EXERCISE GOAL: State how many lines of the records below contain the word "esse", giving the number and nothing else.

━━ DATA UNDER STUDY ━━

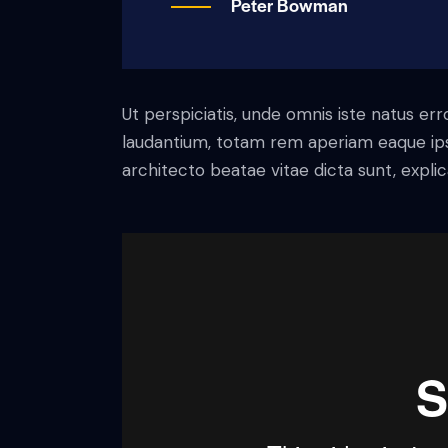
Peter Bowman
Ut perspiciatis, unde omnis iste natus e
laudantium, totam rem aperiam eaque ipsa,
architecto beatae vitae dicta sunt, expli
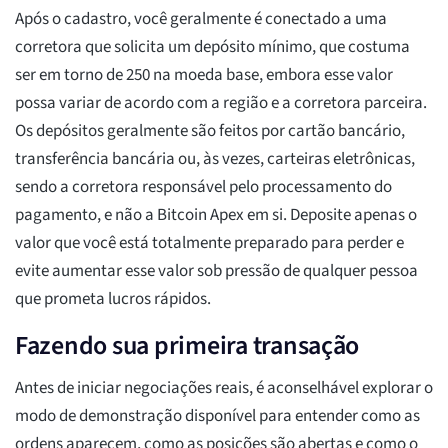
Após o cadastro, você geralmente é conectado a uma
corretora que solicita um depósito mínimo, que costuma
ser em torno de 250 na moeda base, embora esse valor
possa variar de acordo com a região e a corretora parceira.
Os depósitos geralmente são feitos por cartão bancário,
transferência bancária ou, às vezes, carteiras eletrônicas,
sendo a corretora responsável pelo processamento do
pagamento, e não a Bitcoin Apex em si. Deposite apenas o
valor que você está totalmente preparado para perder e
evite aumentar esse valor sob pressão de qualquer pessoa
que prometa lucros rápidos.
Fazendo sua primeira transação
Antes de iniciar negociações reais, é aconselhável explorar o
modo de demonstração disponível para entender como as
ordens aparecem, como as posições são abertas e como o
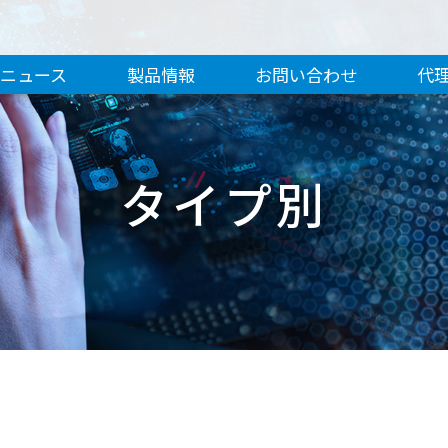
ニュース
製品情報
お問い合わせ
代
タイプ別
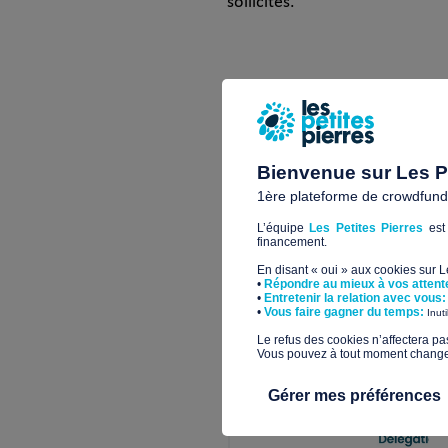
sollicités.
Quel impact pour ce p
Un minibus adapté multi fonct
Bienvenue sur Les Pe
1ère plateforme de crowdfundin
L’équipe
Les Petites Pierres
est 
P5722
financement.
En disant « oui » aux cookies sur 
•
Répondre au mieux à vos attent
•
Entretenir la relation avec vous:
​•
Vous faire gagner du temps:
Inut
​Le refus des cookies n’affectera pa
Vous pouvez à tout moment changer 
Gérer mes préférences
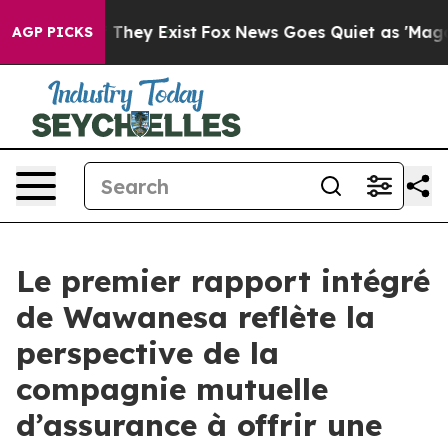
o Proof They Exist
Fox News Goes Quiet as 'Maga Media
AGP PICKS
Le premier rapport intégré
de Wawanesa reflète la
perspective de la
compagnie mutuelle
d’assurance à offrir une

━━━

PROBLEM SOLUTION: 2